__PROBLEM DETAILS__. Line tally for "Magazine": state how many lines of the entries include it, with no other text.

:: RECORDS FOR PROCESSING ::

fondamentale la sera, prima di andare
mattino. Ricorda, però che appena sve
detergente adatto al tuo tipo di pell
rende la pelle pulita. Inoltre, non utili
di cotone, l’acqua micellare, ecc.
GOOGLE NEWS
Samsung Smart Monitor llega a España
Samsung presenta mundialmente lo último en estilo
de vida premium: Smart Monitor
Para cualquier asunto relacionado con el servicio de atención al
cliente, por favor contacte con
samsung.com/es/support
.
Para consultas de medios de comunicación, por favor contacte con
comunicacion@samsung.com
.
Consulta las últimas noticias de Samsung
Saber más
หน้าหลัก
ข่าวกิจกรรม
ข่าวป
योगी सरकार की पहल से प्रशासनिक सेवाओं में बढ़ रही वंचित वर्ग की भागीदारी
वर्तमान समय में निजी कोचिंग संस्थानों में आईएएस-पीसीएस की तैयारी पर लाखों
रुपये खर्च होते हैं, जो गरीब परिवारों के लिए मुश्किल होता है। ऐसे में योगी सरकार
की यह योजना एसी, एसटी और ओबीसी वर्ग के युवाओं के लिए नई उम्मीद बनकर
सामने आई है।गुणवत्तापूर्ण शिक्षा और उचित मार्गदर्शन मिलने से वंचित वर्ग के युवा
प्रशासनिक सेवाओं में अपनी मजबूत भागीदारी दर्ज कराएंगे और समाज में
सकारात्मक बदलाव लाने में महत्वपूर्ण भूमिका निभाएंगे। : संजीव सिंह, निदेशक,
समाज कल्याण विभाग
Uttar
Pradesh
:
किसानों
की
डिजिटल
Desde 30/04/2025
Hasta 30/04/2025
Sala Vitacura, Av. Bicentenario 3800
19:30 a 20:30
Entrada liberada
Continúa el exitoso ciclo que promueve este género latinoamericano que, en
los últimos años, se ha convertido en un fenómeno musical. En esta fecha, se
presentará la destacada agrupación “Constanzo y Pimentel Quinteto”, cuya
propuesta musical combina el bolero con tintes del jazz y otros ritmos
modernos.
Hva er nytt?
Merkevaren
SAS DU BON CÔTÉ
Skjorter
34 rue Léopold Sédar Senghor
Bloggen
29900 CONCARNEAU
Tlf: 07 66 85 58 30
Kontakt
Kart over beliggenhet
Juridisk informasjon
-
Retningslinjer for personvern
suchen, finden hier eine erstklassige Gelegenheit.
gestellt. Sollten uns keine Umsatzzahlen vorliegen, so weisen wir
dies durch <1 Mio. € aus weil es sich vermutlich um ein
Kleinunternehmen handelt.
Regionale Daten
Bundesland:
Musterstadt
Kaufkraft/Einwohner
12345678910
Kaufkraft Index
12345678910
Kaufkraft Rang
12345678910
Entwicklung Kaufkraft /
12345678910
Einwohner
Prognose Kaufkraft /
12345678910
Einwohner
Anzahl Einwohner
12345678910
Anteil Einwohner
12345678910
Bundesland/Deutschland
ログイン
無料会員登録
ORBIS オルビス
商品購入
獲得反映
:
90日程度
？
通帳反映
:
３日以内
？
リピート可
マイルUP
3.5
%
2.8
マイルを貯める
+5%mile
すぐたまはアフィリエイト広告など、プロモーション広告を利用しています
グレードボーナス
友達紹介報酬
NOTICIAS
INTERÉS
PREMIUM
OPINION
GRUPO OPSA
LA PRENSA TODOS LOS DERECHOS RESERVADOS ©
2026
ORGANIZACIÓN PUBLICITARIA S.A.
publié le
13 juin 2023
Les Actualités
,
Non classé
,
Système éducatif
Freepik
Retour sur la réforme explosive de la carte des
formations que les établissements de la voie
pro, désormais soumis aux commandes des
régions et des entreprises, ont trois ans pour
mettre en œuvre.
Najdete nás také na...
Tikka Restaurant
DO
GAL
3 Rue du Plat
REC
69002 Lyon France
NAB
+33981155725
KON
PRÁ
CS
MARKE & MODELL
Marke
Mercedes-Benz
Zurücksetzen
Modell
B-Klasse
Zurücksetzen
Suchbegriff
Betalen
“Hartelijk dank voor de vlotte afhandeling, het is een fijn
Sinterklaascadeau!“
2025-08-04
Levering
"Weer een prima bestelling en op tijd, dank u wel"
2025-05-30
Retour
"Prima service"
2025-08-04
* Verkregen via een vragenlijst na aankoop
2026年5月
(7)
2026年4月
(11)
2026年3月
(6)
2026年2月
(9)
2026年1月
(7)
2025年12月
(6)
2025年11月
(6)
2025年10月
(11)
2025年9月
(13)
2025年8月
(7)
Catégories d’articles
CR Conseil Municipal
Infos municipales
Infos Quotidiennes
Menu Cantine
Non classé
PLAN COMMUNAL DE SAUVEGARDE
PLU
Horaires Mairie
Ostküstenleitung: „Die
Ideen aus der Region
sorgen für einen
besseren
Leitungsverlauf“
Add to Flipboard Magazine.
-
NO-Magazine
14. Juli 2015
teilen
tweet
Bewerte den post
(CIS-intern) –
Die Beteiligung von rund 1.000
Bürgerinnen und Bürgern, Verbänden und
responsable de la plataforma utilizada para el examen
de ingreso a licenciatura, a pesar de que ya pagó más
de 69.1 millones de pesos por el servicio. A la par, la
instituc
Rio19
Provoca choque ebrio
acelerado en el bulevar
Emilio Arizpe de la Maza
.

:::

__THE ANSWER__. 2